(DATASET RECORDS Opens)

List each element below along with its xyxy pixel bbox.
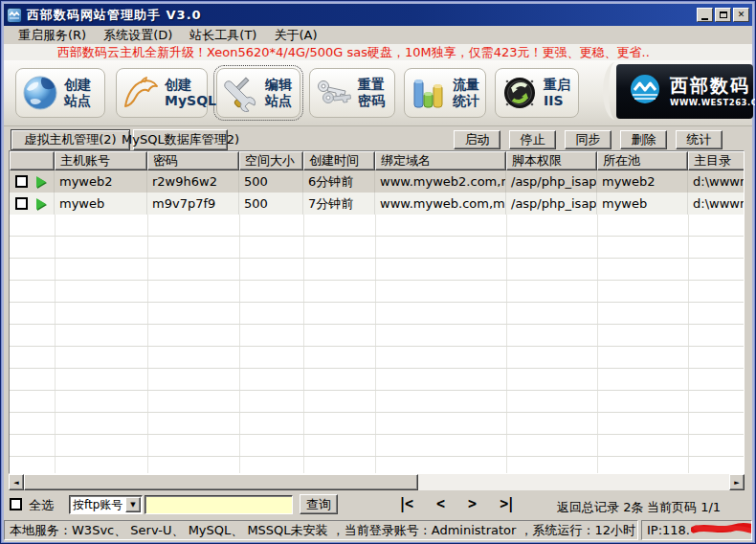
start-button[interactable]: 启动: [454, 130, 500, 149]
menu-webmaster-tools[interactable]: 站长工具(T): [181, 26, 265, 45]
scroll-right-button[interactable]: ►: [729, 474, 745, 490]
menu-restart-services[interactable]: 重启服务(R): [10, 26, 95, 45]
stats-button[interactable]: 统计: [676, 130, 723, 149]
status-services: 本地服务：W3Svc、 Serv-U、 MySQL、 MSSQL未安装 ，当前登…: [4, 520, 638, 540]
minimize-icon: [701, 18, 708, 20]
delete-button[interactable]: 删除: [620, 130, 667, 149]
logo-text-block: 西部数码 WWW.WEST263.COM: [670, 77, 756, 107]
prev-page-button[interactable]: <: [436, 495, 443, 512]
app-logo-icon: [7, 8, 22, 23]
bar-chart-icon: [410, 74, 448, 112]
mysql-dolphin-icon: [122, 74, 160, 112]
total-records-label: 返回总记录 2条: [557, 499, 643, 516]
traffic-stats-button[interactable]: 流量统计: [404, 68, 486, 118]
title-bar[interactable]: 西部数码网站管理助手 V3.0 ✕: [4, 4, 752, 26]
table-row[interactable]: myweb m9v7p7f9 500 7分钟前 www.myweb.com,my…: [10, 193, 744, 215]
toolbar: 创建站点 创建MySQL 编辑: [4, 60, 752, 126]
cell-size: 500: [239, 170, 303, 193]
brand-logo[interactable]: 西部数码 WWW.WEST263.COM: [616, 64, 753, 119]
header-select-col[interactable]: [10, 151, 55, 170]
scroll-right-icon: ►: [734, 479, 739, 487]
first-page-button[interactable]: |<: [398, 495, 411, 512]
cell-created: 7分钟前: [303, 193, 375, 215]
table-row[interactable]: myweb2 r2w9h6w2 500 6分钟前 www.myweb2.com,…: [10, 170, 744, 193]
restart-icon: [500, 74, 539, 112]
tab-virtual-host-manage[interactable]: 虚拟主机管理(2): [11, 129, 130, 150]
reset-password-button[interactable]: 重置密码: [309, 68, 395, 118]
menu-about[interactable]: 关于(A): [265, 26, 325, 45]
scrollbar-track[interactable]: [418, 474, 729, 490]
globe-icon: [21, 74, 59, 112]
pagination: |< < > >|: [398, 495, 513, 512]
ip-prefix: IP:118.: [647, 523, 690, 537]
filter-type-value: 按ftp账号: [70, 497, 125, 513]
select-all-checkbox[interactable]: [10, 498, 22, 510]
tools-icon: [222, 74, 260, 112]
header-bound-domains[interactable]: 绑定域名: [375, 151, 506, 170]
close-icon: ✕: [738, 11, 745, 19]
row-running-icon: [36, 198, 46, 210]
edit-site-label: 编辑站点: [265, 77, 292, 110]
query-button[interactable]: 查询: [300, 494, 338, 514]
next-page-button[interactable]: >: [468, 495, 475, 512]
row-checkbox[interactable]: [15, 197, 28, 210]
cell-account: myweb2: [55, 170, 147, 193]
filter-keyword-input[interactable]: [145, 495, 293, 514]
filter-type-dropdown[interactable]: 按ftp账号 ▼: [69, 495, 143, 514]
minimize-button[interactable]: [697, 8, 713, 22]
cell-script: /asp/php_isapi/: [506, 170, 597, 193]
traffic-stats-label: 流量统计: [453, 77, 479, 110]
status-bar: 本地服务：W3Svc、 Serv-U、 MySQL、 MSSQL未安装 ，当前登…: [4, 519, 752, 542]
last-page-button[interactable]: >|: [500, 495, 513, 512]
restart-iis-button[interactable]: 重启IIS: [495, 68, 579, 118]
bottom-controls: 全选 按ftp账号 ▼ 查询 |< < > >| 返回总记录 2条 当前页码 1…: [4, 493, 752, 519]
west-logo-icon: [626, 71, 664, 113]
tab-mysql-db-manage[interactable]: MySQL数据库管理2): [133, 129, 228, 150]
cell-script: /asp/php_isapi/: [506, 193, 597, 215]
cell-password: m9v7p7f9: [147, 193, 239, 215]
header-host-account[interactable]: 主机账号: [55, 151, 147, 170]
create-mysql-button[interactable]: 创建MySQL: [116, 68, 208, 118]
maximize-icon: [720, 11, 727, 18]
menu-system-settings[interactable]: 系统设置(D): [95, 26, 181, 45]
current-page-label: 当前页码 1/1: [647, 499, 721, 516]
create-site-button[interactable]: 创建站点: [15, 68, 105, 118]
header-space-size[interactable]: 空间大小: [239, 151, 303, 170]
header-password[interactable]: 密码: [147, 151, 239, 170]
edit-site-button[interactable]: 编辑站点: [216, 68, 300, 118]
select-all-label: 全选: [29, 497, 54, 514]
cell-created: 6分钟前: [303, 170, 375, 193]
chevron-down-icon: ▼: [130, 501, 135, 509]
logo-brand: 西部数码: [670, 77, 756, 95]
app-window: 西部数码网站管理助手 V3.0 ✕ 重启服务(R) 系统设置(D) 站长工具(T…: [0, 0, 756, 544]
horizontal-scrollbar[interactable]: ◄ ►: [9, 474, 745, 490]
close-button[interactable]: ✕: [733, 8, 749, 22]
row-running-icon: [36, 176, 46, 188]
scroll-left-icon: ◄: [13, 479, 18, 487]
cell-domains: www.myweb2.com,my...: [375, 170, 506, 193]
ip-redaction-scribble: [691, 522, 752, 538]
sync-button[interactable]: 同步: [565, 130, 611, 149]
cell-size: 500: [239, 193, 303, 215]
restart-iis-label: 重启IIS: [544, 77, 570, 110]
menu-bar: 重启服务(R) 系统设置(D) 站长工具(T) 关于(A): [4, 26, 752, 44]
create-site-label: 创建站点: [64, 77, 91, 110]
ad-text[interactable]: 西部数码云主机全新升级！Xeon5620*4/4G/500G sas硬盘，10M…: [4, 44, 650, 61]
scrollbar-thumb[interactable]: [24, 474, 418, 490]
scroll-left-button[interactable]: ◄: [9, 474, 24, 490]
create-mysql-label: 创建MySQL: [165, 77, 216, 110]
maximize-button[interactable]: [715, 8, 731, 22]
cell-home: d:\wwwroo: [688, 193, 745, 215]
logo-crescent-shape: [603, 62, 628, 120]
header-pool[interactable]: 所在池: [597, 151, 688, 170]
header-script-perms[interactable]: 脚本权限: [506, 151, 597, 170]
header-created-time[interactable]: 创建时间: [303, 151, 375, 170]
dropdown-button[interactable]: ▼: [125, 497, 141, 512]
cell-pool: myweb: [597, 193, 688, 215]
cell-account: myweb: [55, 193, 147, 215]
cell-domains: www.myweb.com,myw...: [375, 193, 506, 215]
row-checkbox[interactable]: [15, 175, 28, 188]
cell-password: r2w9h6w2: [147, 170, 239, 193]
stop-button[interactable]: 停止: [509, 130, 556, 149]
header-home-dir[interactable]: 主目录: [688, 151, 745, 170]
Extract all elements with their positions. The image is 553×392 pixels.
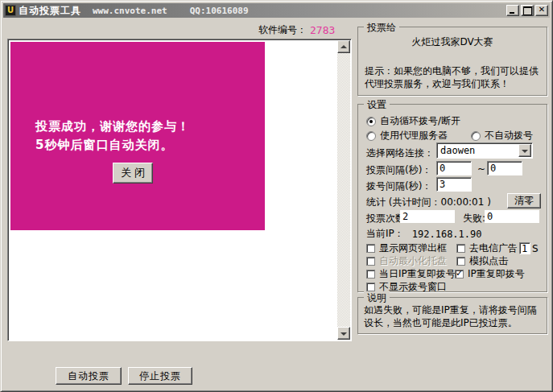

(DATASET RECORDS Closes)

The answer must be the listing above, restated word for word, with no images in it.

- **REPLY TO THE EXERCISE**
List each element below along with its xyxy pixel bbox.
start-button[interactable]: 启动: [454, 130, 500, 149]
menu-webmaster-tools[interactable]: 站长工具(T): [181, 26, 265, 45]
scroll-right-button[interactable]: ►: [729, 474, 745, 490]
menu-restart-services[interactable]: 重启服务(R): [10, 26, 95, 45]
stats-button[interactable]: 统计: [676, 130, 723, 149]
status-services: 本地服务：W3Svc、 Serv-U、 MySQL、 MSSQL未安装 ，当前登…: [4, 520, 638, 540]
minimize-icon: [701, 18, 708, 20]
delete-button[interactable]: 删除: [620, 130, 667, 149]
logo-text-block: 西部数码 WWW.WEST263.COM: [670, 77, 756, 107]
prev-page-button[interactable]: <: [436, 495, 443, 512]
app-logo-icon: [7, 8, 22, 23]
bar-chart-icon: [410, 74, 448, 112]
mysql-dolphin-icon: [122, 74, 160, 112]
total-records-label: 返回总记录 2条: [557, 499, 643, 516]
traffic-stats-button[interactable]: 流量统计: [404, 68, 486, 118]
title-bar[interactable]: 西部数码网站管理助手 V3.0 ✕: [4, 4, 752, 26]
table-row[interactable]: myweb m9v7p7f9 500 7分钟前 www.myweb.com,my…: [10, 193, 744, 215]
toolbar: 创建站点 创建MySQL 编辑: [4, 60, 752, 126]
cell-size: 500: [239, 170, 303, 193]
brand-logo[interactable]: 西部数码 WWW.WEST263.COM: [616, 64, 753, 119]
header-select-col[interactable]: [10, 151, 55, 170]
scroll-right-icon: ►: [734, 479, 739, 487]
first-page-button[interactable]: |<: [398, 495, 411, 512]
cell-created: 7分钟前: [303, 193, 375, 215]
table-row[interactable]: myweb2 r2w9h6w2 500 6分钟前 www.myweb2.com,…: [10, 170, 744, 193]
restart-icon: [500, 74, 539, 112]
tab-virtual-host-manage[interactable]: 虚拟主机管理(2): [11, 129, 130, 150]
reset-password-button[interactable]: 重置密码: [309, 68, 395, 118]
menu-about[interactable]: 关于(A): [265, 26, 325, 45]
scrollbar-track[interactable]: [418, 474, 729, 490]
globe-icon: [21, 74, 59, 112]
pagination: |< < > >|: [398, 495, 513, 512]
ip-prefix: IP:118.: [647, 523, 690, 537]
filter-type-value: 按ftp账号: [70, 497, 125, 513]
select-all-checkbox[interactable]: [10, 498, 22, 510]
tools-icon: [222, 74, 260, 112]
header-bound-domains[interactable]: 绑定域名: [375, 151, 506, 170]
close-icon: ✕: [738, 11, 745, 19]
row-running-icon: [36, 198, 46, 210]
edit-site-label: 编辑站点: [265, 77, 292, 110]
query-button[interactable]: 查询: [300, 494, 338, 514]
next-page-button[interactable]: >: [468, 495, 475, 512]
row-checkbox[interactable]: [15, 197, 28, 210]
cell-account: myweb2: [55, 170, 147, 193]
filter-keyword-input[interactable]: [145, 495, 293, 514]
filter-type-dropdown[interactable]: 按ftp账号 ▼: [69, 495, 143, 514]
minimize-button[interactable]: [697, 8, 713, 22]
cell-script: /asp/php_isapi/: [506, 170, 597, 193]
traffic-stats-label: 流量统计: [453, 77, 479, 110]
status-bar: 本地服务：W3Svc、 Serv-U、 MySQL、 MSSQL未安装 ，当前登…: [4, 519, 752, 542]
last-page-button[interactable]: >|: [500, 495, 513, 512]
restart-iis-button[interactable]: 重启IIS: [495, 68, 579, 118]
bottom-controls: 全选 按ftp账号 ▼ 查询 |< < > >| 返回总记录 2条 当前页码 1…: [4, 493, 752, 519]
west-logo-icon: [626, 71, 664, 113]
tab-mysql-db-manage[interactable]: MySQL数据库管理2): [133, 129, 228, 150]
cell-script: /asp/php_isapi/: [506, 193, 597, 215]
cell-password: m9v7p7f9: [147, 193, 239, 215]
header-host-account[interactable]: 主机账号: [55, 151, 147, 170]
create-mysql-button[interactable]: 创建MySQL: [116, 68, 208, 118]
maximize-icon: [720, 11, 727, 18]
menu-system-settings[interactable]: 系统设置(D): [95, 26, 181, 45]
current-page-label: 当前页码 1/1: [647, 499, 721, 516]
create-site-button[interactable]: 创建站点: [15, 68, 105, 118]
header-space-size[interactable]: 空间大小: [239, 151, 303, 170]
header-password[interactable]: 密码: [147, 151, 239, 170]
edit-site-button[interactable]: 编辑站点: [216, 68, 300, 118]
select-all-label: 全选: [29, 497, 54, 514]
cell-created: 6分钟前: [303, 170, 375, 193]
chevron-down-icon: ▼: [130, 501, 135, 509]
logo-brand: 西部数码: [670, 77, 756, 95]
app-window: 西部数码网站管理助手 V3.0 ✕ 重启服务(R) 系统设置(D) 站长工具(T…: [0, 0, 756, 544]
horizontal-scrollbar[interactable]: ◄ ►: [9, 474, 745, 490]
close-button[interactable]: ✕: [733, 8, 749, 22]
row-running-icon: [36, 176, 46, 188]
scroll-left-icon: ◄: [13, 479, 18, 487]
cell-domains: www.myweb2.com,my...: [375, 170, 506, 193]
ip-redaction-scribble: [691, 522, 752, 538]
sync-button[interactable]: 同步: [565, 130, 611, 149]
cell-size: 500: [239, 193, 303, 215]
restart-iis-label: 重启IIS: [544, 77, 570, 110]
menu-bar: 重启服务(R) 系统设置(D) 站长工具(T) 关于(A): [4, 26, 752, 44]
create-site-label: 创建站点: [64, 77, 91, 110]
ad-text[interactable]: 西部数码云主机全新升级！Xeon5620*4/4G/500G sas硬盘，10M…: [4, 44, 650, 61]
scrollbar-thumb[interactable]: [24, 474, 418, 490]
scroll-left-button[interactable]: ◄: [9, 474, 24, 490]
create-mysql-label: 创建MySQL: [165, 77, 216, 110]
maximize-button[interactable]: [715, 8, 731, 22]
cell-home: d:\wwwroo: [688, 193, 745, 215]
logo-crescent-shape: [603, 62, 628, 120]
header-pool[interactable]: 所在池: [597, 151, 688, 170]
header-script-perms[interactable]: 脚本权限: [506, 151, 597, 170]
header-created-time[interactable]: 创建时间: [303, 151, 375, 170]
dropdown-button[interactable]: ▼: [125, 497, 141, 512]
cell-pool: myweb: [597, 193, 688, 215]
cell-account: myweb: [55, 193, 147, 215]
cell-domains: www.myweb.com,myw...: [375, 193, 506, 215]
row-checkbox[interactable]: [15, 175, 28, 188]
cell-password: r2w9h6w2: [147, 170, 239, 193]
stop-button[interactable]: 停止: [509, 130, 556, 149]
header-home-dir[interactable]: 主目录: [688, 151, 745, 170]
Extract all elements with their positions. The image is 553×392 pixels.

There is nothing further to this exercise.